The notes were quite detailed - not just who owned a given property, but everyone who had owned it, the state of construction, if any... Lucius Malfoy had apparently spared no effort in learning everything he could about the properties he wanted to buy. All of them looked to be profitable, to his eye.
Mr. Malfoy had been found in the mostly-complete building at 3 Horizon Square, which Lucius had already bought a few days before. According to these notes, he had plans to rent the space out to several shops.
But Number 3 had been the only one that the late Mr. Malfoy had actually bought. And why would he be back at one he'd already paid for if the point was to look at new ones?
She suspected he hadn't started at that property - and had stopped at least a few of the other ones, between leaving Malfoy Manor and his meeting with Graf Holzmade. And those places would be where she would - hopefully - pick up the trail of the killer.
Assuming her attempts to do forensic science with magic didn't turn up anything.
She was trying to keep her expectations realistic on that front.
"Looks like he wanted to be a landlord," Hermione mused. "Not resale." She gathered the papers back together and looked back at Cassiopeia. "Thank you." She slipped the papers into her portfolio. Mentally, she went over
Speak to Herr Holzmade, look at Mr. Malfoy's body in storage at the Ministry, then go over all this paperwork this evening and into the night if I need to, and the death threats. Visit Horizon Square tomorrow.
Then hopefully she'd have something more concrete to follow up on.
"When can we my Father's body?" Cassiopeia asked, abruptly as Hermione tucked the portfolio back under her arm. "I wondered why you'd even bothered keeping it at all, until you told us how..." Cassiopeia's breath hitched a moment, and she paused. She took a long, deep breath, then finished, "how he died."
"With any luck, tomorrow." It was rare for a murder victim in the Wizarding World to have their body kept for more than a few hours by investigators. Of course, that was because, short of poisoning, it was usually quite obvious how someone was killed.
Nearly three quarters of all murders in the last fifty years in Wizarding Britain were the result of Avada Kedavra. 74.3%,to be exact. It was, after all, the 'Killing Curse'. Why bother using some other method. Murder got you a life sentence in Azkaban already, so why take the risk of your attempt failing?

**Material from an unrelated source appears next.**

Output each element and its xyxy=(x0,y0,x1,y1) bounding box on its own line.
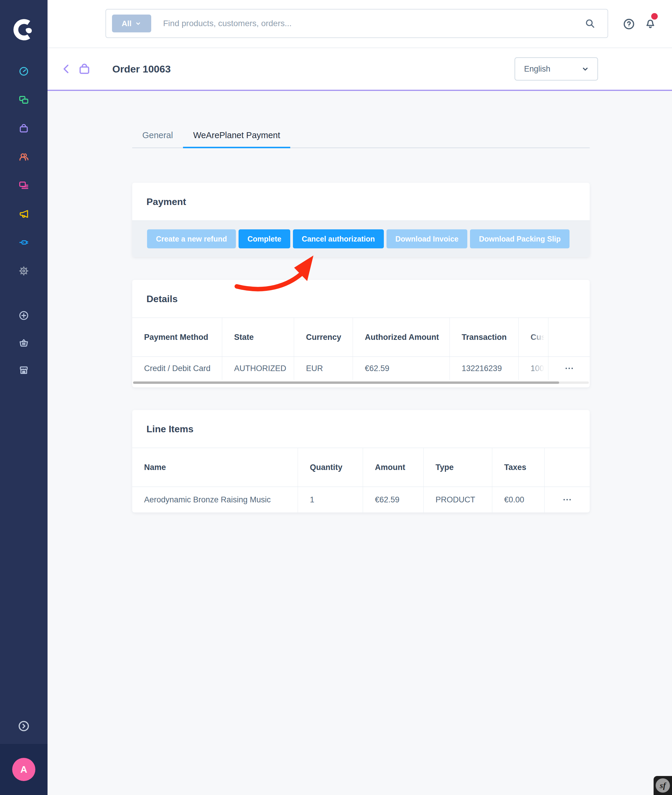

"I understand the reasoning behind the Ministry's request to keep... to keep the way my father died under wraps." Cassiopeia went on, her tone clipped and formal now. "But I will not be keeping his death itself quiet. People are going to ask where he is... the family has obligations, and they're mine now." She stood.
Hermione looked at Cassiopeia, wondering. She sounded almost bored. But - though she didn't know Cassiopeia well, especially after five years of her being gone from Britain - she knew the other witch well enough, after six years of school together and a war they both survived, to know that Cassiopeia wasn't that cold.
Falling back on formalities and duties.
Though given how much family position and status probably mattered to Lucius Malfoy, that's probably exactly what he'd want his daughter and heir to do.
"His death is no longer a secret that needs to be kept. We'd prefer you don't make any public announcement or hold the funeral for a few more days, even once you get the body, but if you or your mother need to tell anyone... you may."
"Good." Cassiopeia nodded. "Now, if there is nothing else, then I would like you to leave my family and my home for the time being." She gestured for the door, walking around the desk again. "Let me show you to the exit."
"Nothing for now. I may have to come back with more questions, or to look at more of your father's papers, but... for now, I'll leave you both." Hermione nodded, following Cassiopeia back out into the hall.
"Granger," Cassiopeia drew up short in the doorway and turned back to face her, "Find this bastard. Make sure he gets the punishment he's due." lowered her voice just a little, "Don't let him use the same tricks people used to avoid prison after the First Wizarding War."
She stepped aside and let Hermione go first into the hallway, closing the study door behind her.
Did she just tacitly admit her father probably should have gone to Azkaban after the first war?